Device D reboots to join the IRF fabric. A four-chassis IRF fabric is formed.

5.      Configure ARP MAD on the IRF fabric:

# Enable the spanning tree feature globally. Map the ARP MAD VLAN to MSTI 1 in the MST region.

<Sysname> system-view

[Sysname] stp global enable

[Sysname] stp region-configuration

[Sysname-mst-region] region-name arpmad

[Sysname-mst-region] instance 1 vlan 3

[Sysname-mst-region] active region-configuration

[Sysname-mst-region] quit

# Configure the IRF fabric to change its bridge MAC address as soon as the address owner leaves.

[Sysname] undo irf mac-address persistent

# Set the domain ID of the IRF fabric to 1.

[Sysname] irf domain 1

# Create VLAN 3, and assign Ten-GigabitEthernet 1/0/2, Ten-GigabitEthernet 2/0/1, Ten-GigabitEthernet 3/0/2, and Ten-GigabitEthernet 4/0/1 to VLAN 3.

[Sysname] vlan 3

[Sysname-vlan3] port ten-gigabitethernet 1/0/2 ten-gigabitethernet 2/0/1 ten-gigabitethernet 3/0/2 ten-gigabitethernet 4/0/1

[Sysname-vlan3] quit

# Create VLAN-interface 3, assign it an IP address, and enable ARP MAD on the interface.
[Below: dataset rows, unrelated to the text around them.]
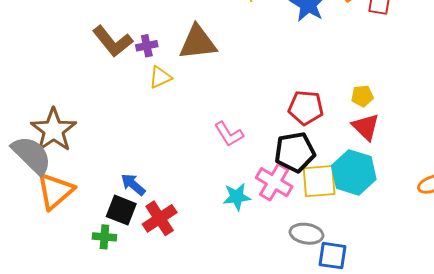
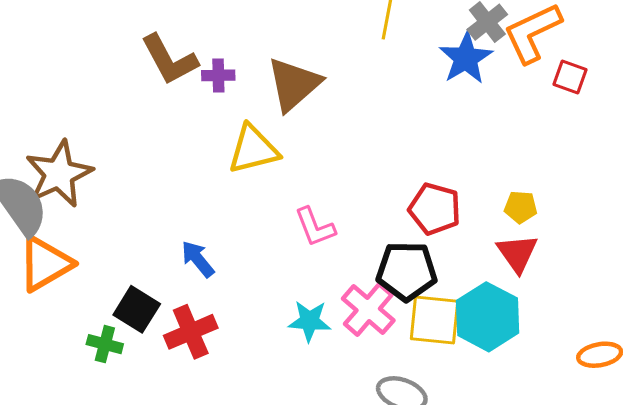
brown triangle: (198, 42) -> (294, 84), turned -45
yellow triangle: (160, 77) -> (253, 149), moved, size x1.5
blue arrow: (133, 185) -> (198, 259), moved

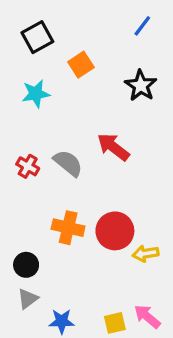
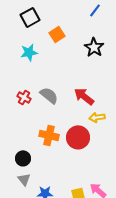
red arrow: (113, 147) -> (84, 96), moved
yellow arrow: (146, 254) -> (97, 117), moved
gray triangle: (28, 299) -> (24, 179), turned -32

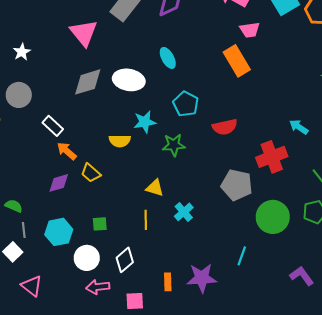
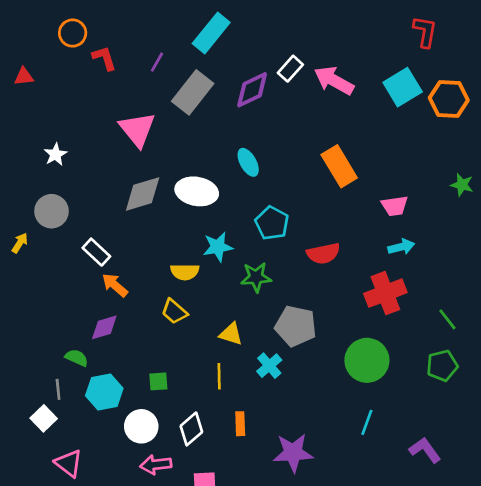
pink trapezoid: (250, 30) -> (395, 206), moved
cyan arrow: (299, 127) -> (401, 247), moved, turned 132
yellow trapezoid: (91, 173) -> (174, 312), moved
gray pentagon: (237, 185) -> (296, 326), moved
green semicircle: (14, 206) -> (77, 358), moved
green circle: (273, 217) -> (367, 360), moved
cyan line: (242, 256) -> (367, 422), moved
orange rectangle: (168, 282) -> (240, 424), moved

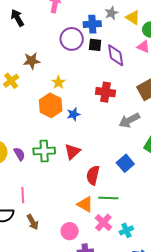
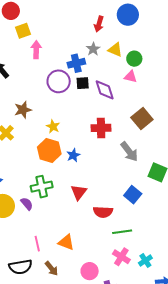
gray arrow: (129, 120) -> (129, 152), turned -90
green cross: (44, 151) -> (42, 187), moved
red semicircle: (93, 175) -> (103, 212), turned -90
orange triangle: (85, 204) -> (66, 242), moved

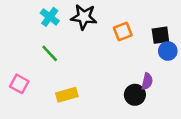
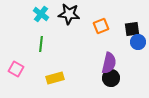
green line: (50, 53) -> (41, 44), turned 49
purple semicircle: (147, 81) -> (109, 63), moved, size x1.5

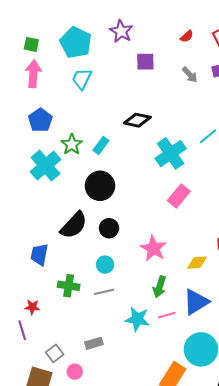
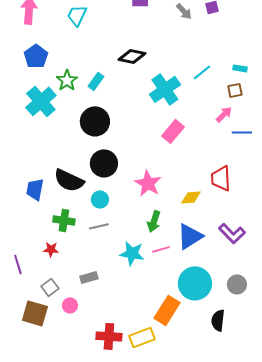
black semicircle: (74, 225) -> (69, 180), moved, turned 72
black circle: (109, 228) -> (104, 163), size x1.4
red star: (32, 307) -> (51, 249), moved

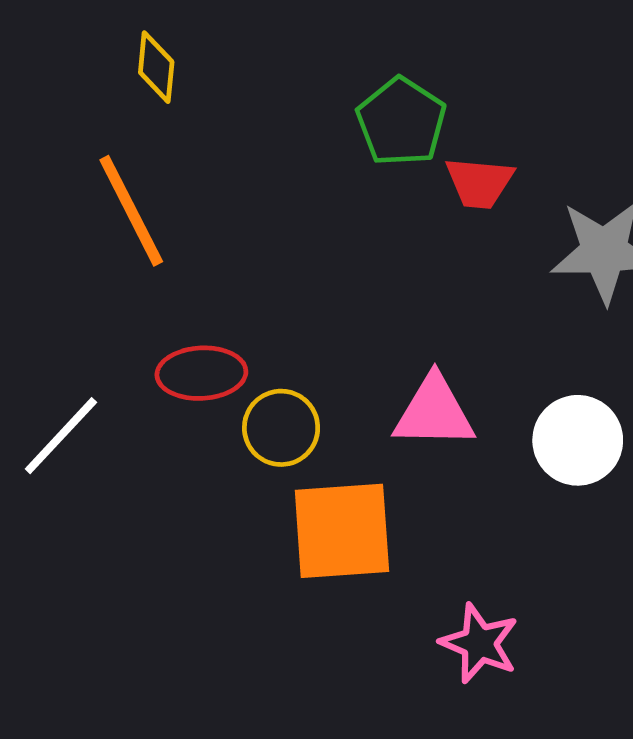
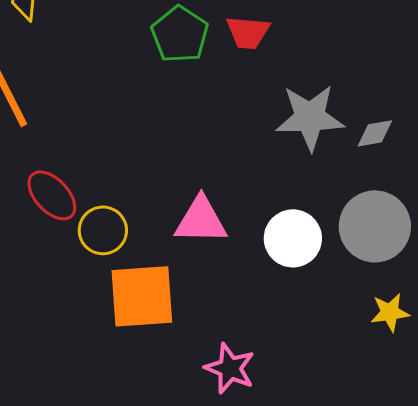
red trapezoid: (479, 183) -> (248, 32), moved
red ellipse: (201, 373) -> (52, 195), turned 50

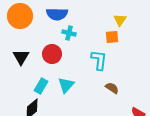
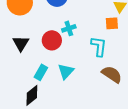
cyan cross: (69, 33) -> (69, 28), moved, turned -32
brown semicircle: (112, 88) -> (112, 74), size x1.5

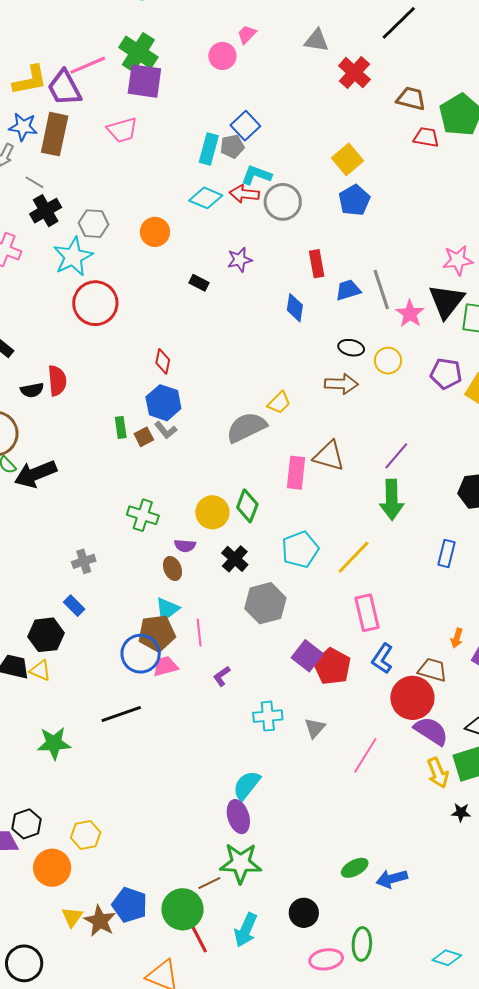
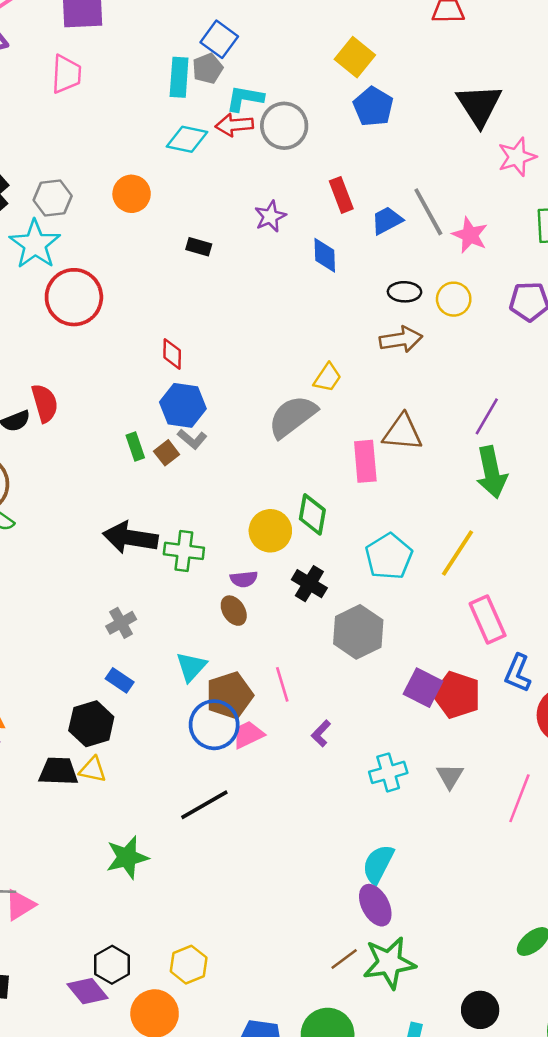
pink trapezoid: (122, 130) -> (66, 74), turned -60
purple star: (240, 260) -> (270, 216), moved
black triangle: (446, 301) -> (479, 105), moved
black arrow: (35, 474) -> (130, 538), moved, turned 42
cyan triangle: (167, 609) -> (191, 667), moved
brown line: (209, 883) -> (344, 959), moved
[Sysname] interface vlan-interface 3

[Sysname-Vlan-interface3] ip address 192.168.2.1 24

[Sysname-Vlan-interface3] mad arp enable

You need to assign a domain ID (range: 0-4294967295)

 [Current domain is: 1]:

 The assigned  domain ID is: 1

6.      Configure Device E as the intermediate device:

 

CAUTION:

If the intermediate device is also in an IRF fabric, assign the two IRF fabrics different domain IDs for correct split detection. False detection causes IRF split.

 

# Enable the spanning tree feature globally. Map the ARP MAD VLAN to MSTI 1 in the MST region.

<DeviceE> system-view

[DeviceE] stp global enable

[DeviceC] stp region-configuration

[DeviceC-mst-region] region-name arpmad

[DeviceC-mst-region] instance 1 vlan 3

[DeviceC-mst-region] active region-configuration

[DeviceC-mst-region] quit

# Create VLAN 3, and assign ports Ten-GigabitEthernet 1/0/1, Ten-GigabitEthernet 1/0/2, Ten-GigabitEthernet 1/0/3, and Ten-GigabitEthernet 1/0/4 to VLAN 3 for forwarding ARP MAD packets.

[DeviceE] vlan 3

[DeviceE-vlan3] port ten-gigabitethernet 1/0/1 to ten-gigabitethernet 1/0/4

[DeviceE-vlan3] quit

ND MAD-enabled IRF configuration example

Network requirements

As shown in Figure 18, set up a four-chassis IRF fabric in the IPv6 enterprise network.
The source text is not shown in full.